The goal here is to make senior researchers work to benefit the greater good of the scientific community not the greater good of their own accumulated merit and ego. It makes science into a proper team endeavour and it means it gets managed properly by people who have a real incentive to get proper training in methods for managing people well.
If there’s a lions share of the assessment on having a proper team and less on just ‘having big metrics’, then there’s much less incentive to hide inconvenient team members as happens now. Less incentive for department heads to send out emails with things like “Building the best team might involve … taking painful decisions to leave people off the list who might have helped with the research that has driven the application or actually prepared the application.” (yes, it’s a real quote, no, it’s not in my management chain & no further comment to avoid exposing the source to retribution). Why we accept this behaviour as academics is staggering when, if our undergraduates did it, we’d have them disciplined for student misconduct.

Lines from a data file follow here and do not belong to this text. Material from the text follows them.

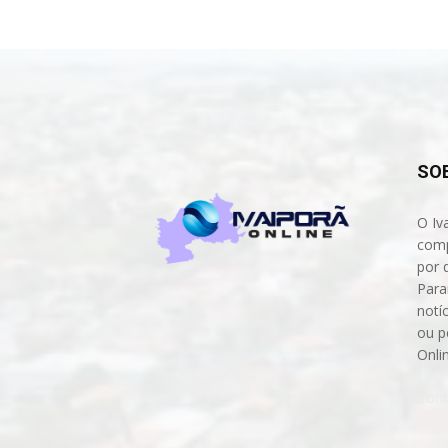
SO
O Iv
comp
por 
Para
notíc
ou p
Onli
Cont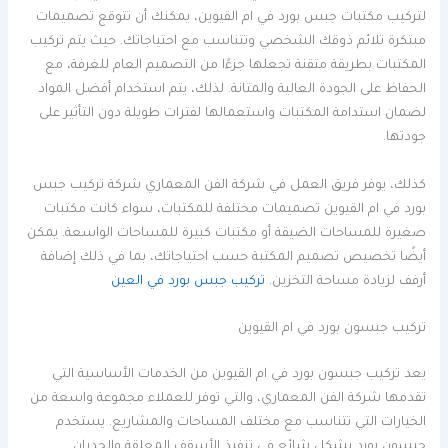
لتركيب مكتبات جبس بورد في ام القيوين، يمكنك أن تتوقع تصميمات
مبتكرة تلائم ذوقك الشخصي وتتناسب مع احتياجاتك. حيث يتم تركيب
المكتبات بطريقة متقنة تجعلها جزءًا من التصميم العام للغرفة، مع
الحفاظ على الجودة العالية والمتانة. لذلك، يتم استخدام أفضل المواد
لضمان استدامة المكتبات واستعمالها لفترات طويلة دون التأثير على
جودتها.
كذلك، يوفر فريق العمل في شركة الفن المعماري شركة تركيب جبس
بورد في ام القيوين تصميمات مختلفة للمكتبات، سواء كانت مكتبات
صغيرة للمساحات الضيقة أو مكتبات كبيرة للمساحات الواسعة. يمكن
أيضًا تخصيص تصميم المكتبة حسب احتياجاتك، بما في ذلك إضافة
أرفف لزيادة مساحة التخزين.
تركيب جبس بورد في العين
تركيب جبسون بورد في ام القيوين
يعد تركيب جبسون بورد في ام القيوين من الخدمات الأساسية التي
تقدمها شركة الفن المعماري، والتي توفر للعملاء مجموعة واسعة من
الخيارات التي تتناسب مع مختلف المساحات والمشاريع. يستخدم
جبسون بورد بشكل شائع في تنفيذ الأسقف المعلقة والجدران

Let’s also see the benefits. There’s an incentive for people to be better trained in proper management and leadership, incentives not to be a monstrous leader, to actually care about building and operating proper scientific teams. There’s a proper career pathway that doesn’t involve working yourself into the ground for the sole purpose of massive accumulation of personal metrics and prestige.
Denouement: Ultimately, until we fairly define merit and opportunity and then combine them to properly assess one relative to the other for *all* researchers when combined as effective teams, we will never get a truly fair allocation of resources or systems for valuing contributions in science. We will always rely on patches to (very imperfectly) clean-up skews in the system. We will always have resources and people lost to ego wars and terrible leadership, and failures to effectively build team efforts.

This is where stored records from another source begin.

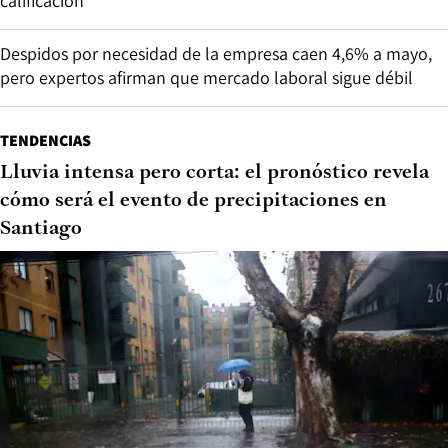
calificación”
Despidos por necesidad de la empresa caen 4,6% a mayo,
pero expertos afirman que mercado laboral sigue débil
TENDENCIAS
Lluvia intensa pero corta: el pronóstico revela
cómo será el evento de precipitaciones en
Santiago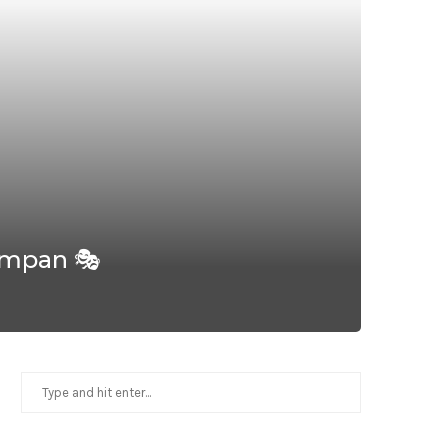
ampan 🎭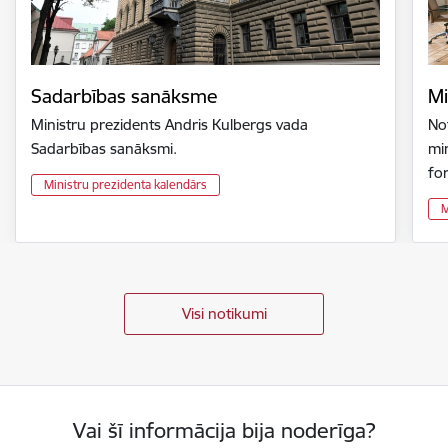
Sadarbības sanāksme
Mi
Ministru prezidents Andris Kulbergs vada
Not
Sadarbības sanāksmi.
min
fo
Ministru prezidenta kalendārs
M
Visi notikumi
Vai šī informācija bija noderīga?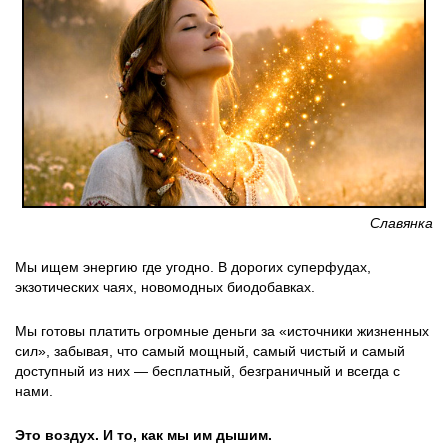
Славянка
Мы ищем энергию где угодно. В дорогих суперфудах,
экзотических чаях, новомодных биодобавках.
Мы готовы платить огромные деньги за «источники жизненных
сил», забывая, что самый мощный, самый чистый и самый
доступный из них — бесплатный, безграничный и всегда с
нами.
Это воздух. И то, как мы им дышим.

Early and mid-career researchers, remember that you are a large constituency. There are many of you and without you, the folks at the top simply can’t survive (take your professor down the lab, give them a task and no instruction, and watch… 9/10 will likely emerge shaking and in tears — now imagine if they had to do the whole project themselves. 🙂 ). You are the engine of innovation in every country. This means you truly are in a position to reframe these aspects to be better, and advocate for that change. Don’t let the disempowerment that comes from bad leaders discourage you. It just takes resolve to properly define the terms, collect together and use strength in numbers as part of the advocacy. Events like this meeting are the catalyst for that.
The key point here: don’t set your sights so low. You don’t need more band-aid solutions, they only cover symptoms and don’t cure the underlying disease. What you need is proper change and proper leadership to drive it. Have high expectations, push the leadership hard, the ones worth their salt will step up to the task (and must if we want science in Australia to truly thrive).